Backed by private-equity firms BP Energy Partners in Dallas and Anchorage-based McKinley Alaska Private Investment, Alyeschem is developing the roughly $150 million project on Alaska’s North Slope, home to Prudhoe Bay, the largest oil field in North America, to serve energy companies operating there.
In addition to methanol, Alyeschem’s plant will produce low-sulfur diesel for use in engines, said JR Wilcox, Alyeschem’s founder and chief executive
Methanol helps prevent freezing and the accumulation of solid hydrates that can plug gas-compression equipment and limit pipeline flow, and it acts as a solvent and corrosion inhibitor. Prudhoe Bay operations have long relied on methanol imported from the Caribbean and Asia by sea to Anchorage and then hauled hundreds of miles north.
“We know the demand is there because we’ve been using methanol that’s been imported from outside the U.S. for decades,” said Randy Ruaro, executive director of Alaska Industrial Development and Export Authority, or AIDEA. “We know there’s a need for the product.”
The state development agency earlier this year pledged as much as $70 million to finance the methanol plant. The project also got a boost from an agreement that Alyeschem struck with energy company ConocoPhillips, one of the largest operators in Prudhoe Bay. Wilcox said Conoco will buy methanol and diesel from Alyeschem while supplying the plant with natural gas and carbon dioxide—oil-extraction byproducts that are crucial ingredients of methanol.
“Conoco is a partner on both sides. They are a supplier and consumer,” Wilcox said. He expects to make similar deals with more local oil-and-gas producers in the future, he added.
Alaska restricts flaring of natural gas, a common way to dispose of the volatile substance, but a lack of pipelines limits shipments to markets. So energy companies over the years have stored huge volumes of gas underground, and that can provide methanol feedstock, according to Wilcox and Ruaro.
“We have trillions and trillions of cubic feet of natural gas waiting for use,” Ruaro said.
The plant is expected to begin operating in 2027 and produce a daily average of roughly 32,000 gallons of methanol and 63,000 gallons of diesel. That volume makes it “tiny compared to most of the chemical plants that get built in the world,” Wilcox said.

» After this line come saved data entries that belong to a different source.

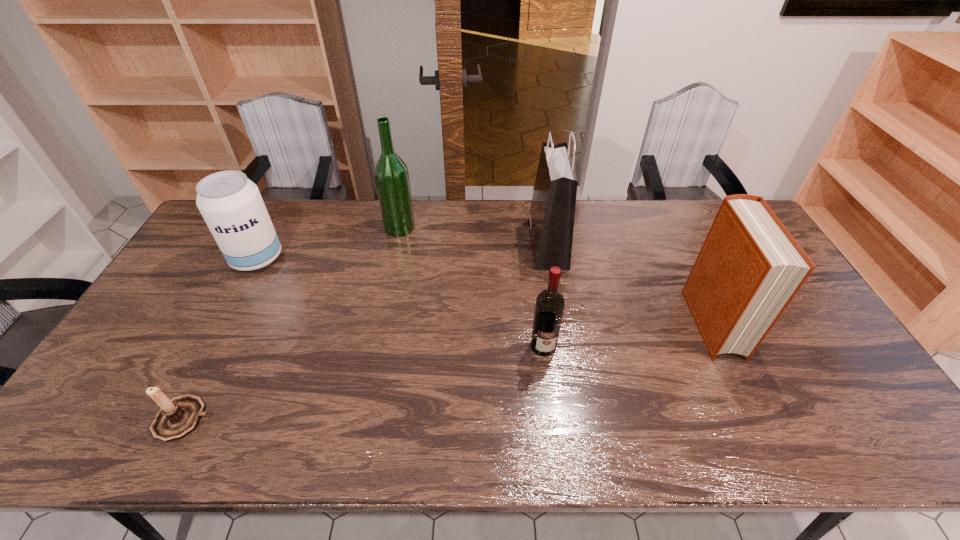 In the image, there is a desktop. At what (x,y) coordinates should I click in order to perform the action: click on free region at the far edge. Please return your answer as a coordinate pair (x, y). Looking at the image, I should click on pos(434,217).

Locate an element on the screen. Image resolution: width=960 pixels, height=540 pixels. vacant space at the near edge of the desktop is located at coordinates (251, 434).

The image size is (960, 540). I want to click on free space between the hardback book and the shopping bag, so click(x=630, y=283).

Locate an element on the screen. The height and width of the screenshot is (540, 960). vacant area that lies between the rightmost object and the rightmost alcohol is located at coordinates (628, 334).

What are the coordinates of `vacant space in between the rightmost object and the second nearest alcohol` in the screenshot? It's located at (484, 291).

At what (x,y) coordinates should I click in order to perform the action: click on vacant area that lies between the candle holder and the third object from left to right. Please return your answer as a coordinate pair (x, y). The width and height of the screenshot is (960, 540). Looking at the image, I should click on (292, 323).

Locate an element on the screen. The image size is (960, 540). blank region between the shopping bag and the hardback book is located at coordinates (630, 283).

In order to click on empty space between the rightmost alcohol and the candle holder in this screenshot , I will do `click(364, 383)`.

The height and width of the screenshot is (540, 960). Find the location of `free space between the shopping bag and the leftmost alcohol`. free space between the shopping bag and the leftmost alcohol is located at coordinates (402, 251).

Point out which object is positioned as the nearest to the leftmost alcohol. Please provide its 2D coordinates. Your answer should be formatted as a tuple, i.e. [(x, y)], where the tuple contains the x and y coordinates of a point satisfying the conditions above.

[(391, 175)]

But since shipping is by far the largest component of imported methanol’s cost, a local source could offer significant savings to users even if it couldn’t match the prices charged by bigger, more efficient plants, he said.
“The logistic costs to move things into the North Slope of Alaska are so large that it makes sense to build a smaller plant that wouldn’t be efficient if it was competing in the global market,” Wilcox said.
But Alyeschem is expected to generate other benefits, including from the hydrogen it will produce as a byproduct of making methanol. Some of the hydrogen will be used to produce diesel from regional heating oil, Wilcox said.
“We have a surplus of hydrogen compared to what’s necessary to make the methanol. We can use it to remove the sulfur from the Arctic heating fuel and make ultralow sulfur diesel,” he said. “It’s a very synergistic process.”
Alyeschem is developing its plant as increased oil-and-gas activity in Alaska raises concerns about the environment. AIDEA’s Ruaro said the project’s “multiple winners” include the environment, as it will reduce carbon emissions from methanol-hauling trucks and ships. It will also create jobs and lower costs for local energy companies, he said. “It is the model AIDEA wants to replicate in other projects, whether they’re a methanol plant or something else,” Ruaro said.
“It’s the shared financing with the private sector, the development of Alaska’s natural resources and the benefits of producing something in Alaska versus outside.”